Most reference ranges in medicine are population-derived. A measurement is flagged as abnormal when it falls outside a range constructed from a reference cohort. That approach works well for measurements with narrow population-level variation and clear biological thresholds. It works less well when inter-individual variation is large and intra-individual change is more informative than absolute position.

Many physiological signals fit this second description. Two people with the same absolute measurement may be at very different points relative to their own typical range. One person may be in a stable state; the other may have shifted substantially from their baseline. Without a personal reference, both look equivalent when compared to the population norm.

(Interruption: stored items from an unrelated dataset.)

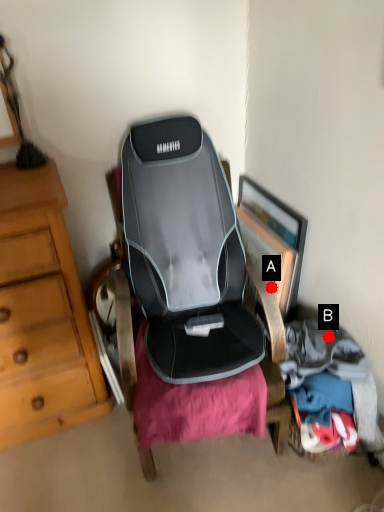 Question: Two points are circled on the image, labeled by A and B beside each circle. Which point is closer to the camera taking this photo?

Choices:
 (A) A is closer
 (B) B is closer

Answer: (B) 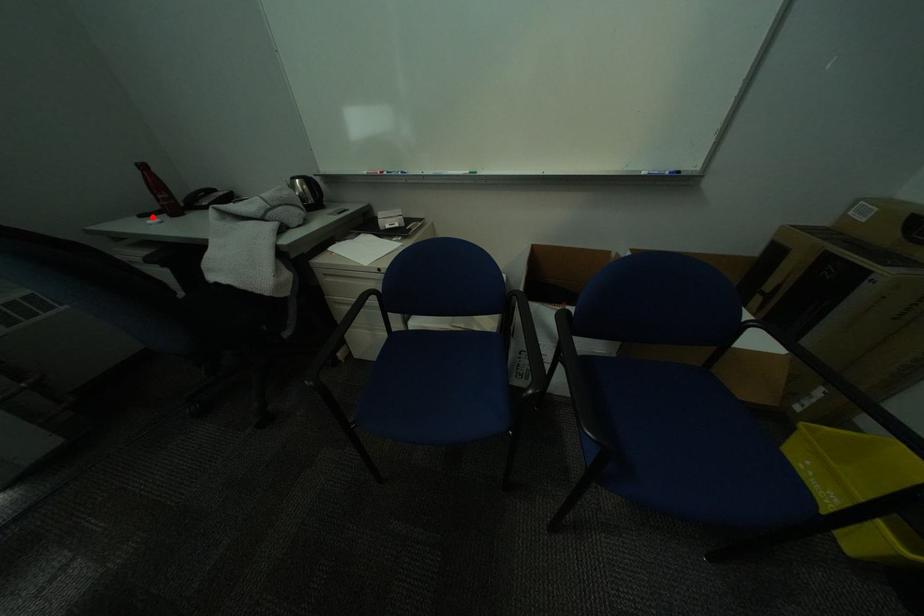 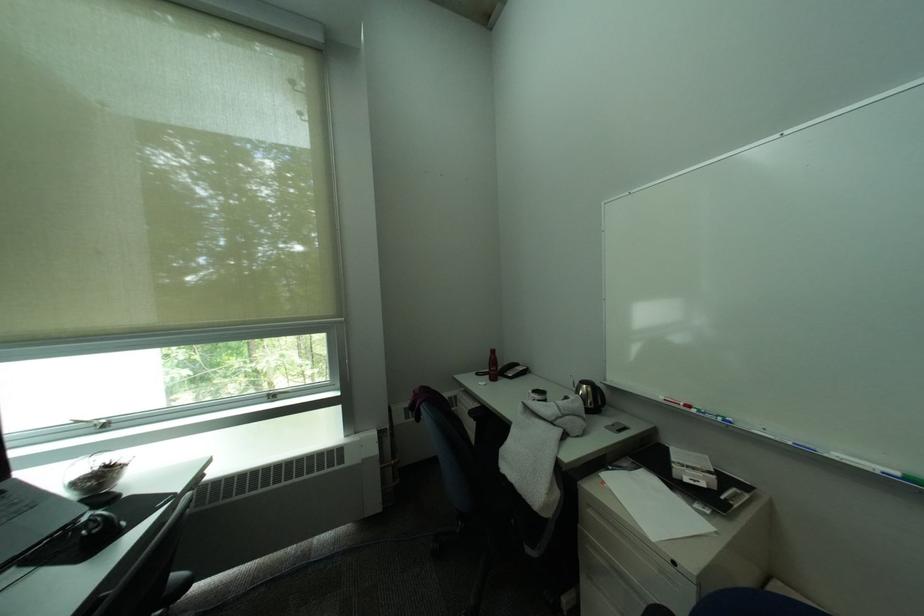 Where in the second image is the point corresponding to the highlighted location from the first image?

(488, 376) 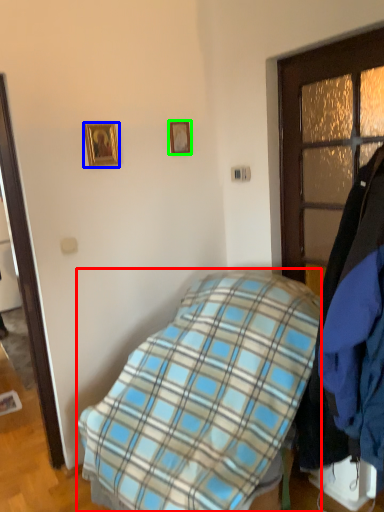 Question: Estimate the real-world distances between objects in this image. Which object is closer to bed (highlighted by a red box), picture frame (highlighted by a blue box) or picture frame (highlighted by a green box)?

Choices:
 (A) picture frame
 (B) picture frame

Answer: (A) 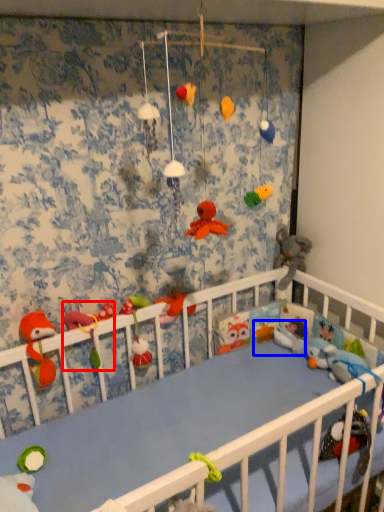 Question: Among these objects, which one is nearest to the camera, toy (highlighted by a red box) or toy (highlighted by a blue box)?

Building personal baselines into infrastructure

A personal baseline requires longitudinal data, collection under stable conditions, and a model that can distinguish true biological change from measurement noise, day-to-day variation, and seasonal or behavioral effects. That is a harder statistical problem than population comparison, and it requires more data per person. It also requires that people contribute measurements over time, which means the value of the system increases as longitudinal records accumulate.

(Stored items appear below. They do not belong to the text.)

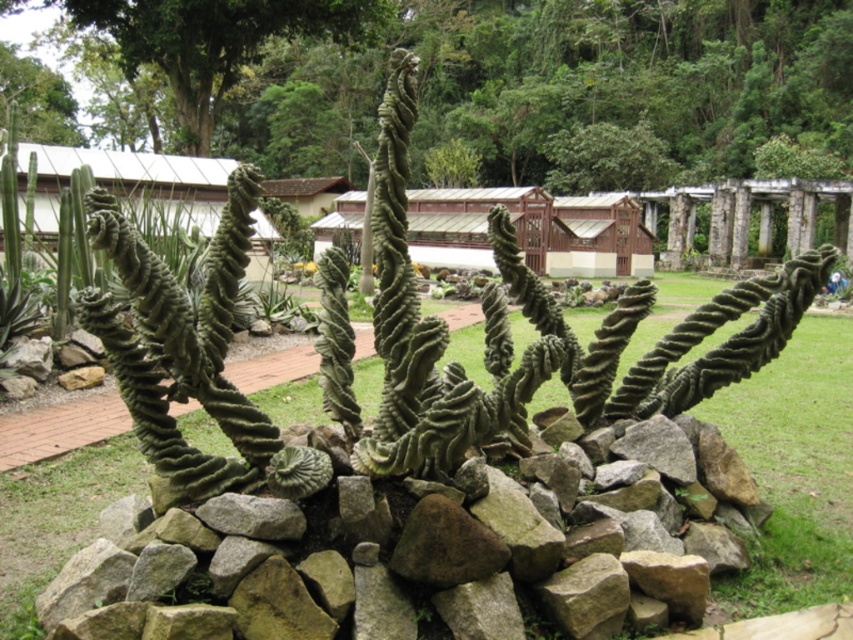 Is green textured tree at upper center wider than green grass at center?

Yes.

Does point (645, 49) lie behind point (845, 541)?

Yes, it is.

Between point (744, 156) and point (216, 438), which one is positioned behind?

Point (744, 156)

Identify the location of green textured tree at upper center. [566, 84].

Is green textured tree at upper center thinner than green leafy tree at upper left?

No, green textured tree at upper center is not thinner than green leafy tree at upper left.

Which of these two, green textured tree at upper center or green leafy tree at upper left, stands taller?

With more height is green textured tree at upper center.

Does point (770, 42) come behind point (97, 0)?

Yes, it is behind point (97, 0).

Locate an element on the screen. green textured tree at upper center is located at coordinates (566, 84).

Does point (86, 525) lie in front of point (108, 24)?

Yes, it is in front of point (108, 24).

Where is `green grass at center`? The width and height of the screenshot is (853, 640). green grass at center is located at coordinates (798, 461).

For Cytognosis, personal baselines are a core design element rather than an optional feature. The health-state coordinate system is built around the idea that deviation from an individual's own history is as important as absolute position. That choice shapes how we design data collection, how we structure models, and how we communicate results.

The most meaningful signal is often not where you are relative to a population but where you are relative to yourself six months ago.

Open notebook

The methods for establishing and updating personal baselines are still being developed and validated. This page is part of our open notebook and will be updated as the work progresses.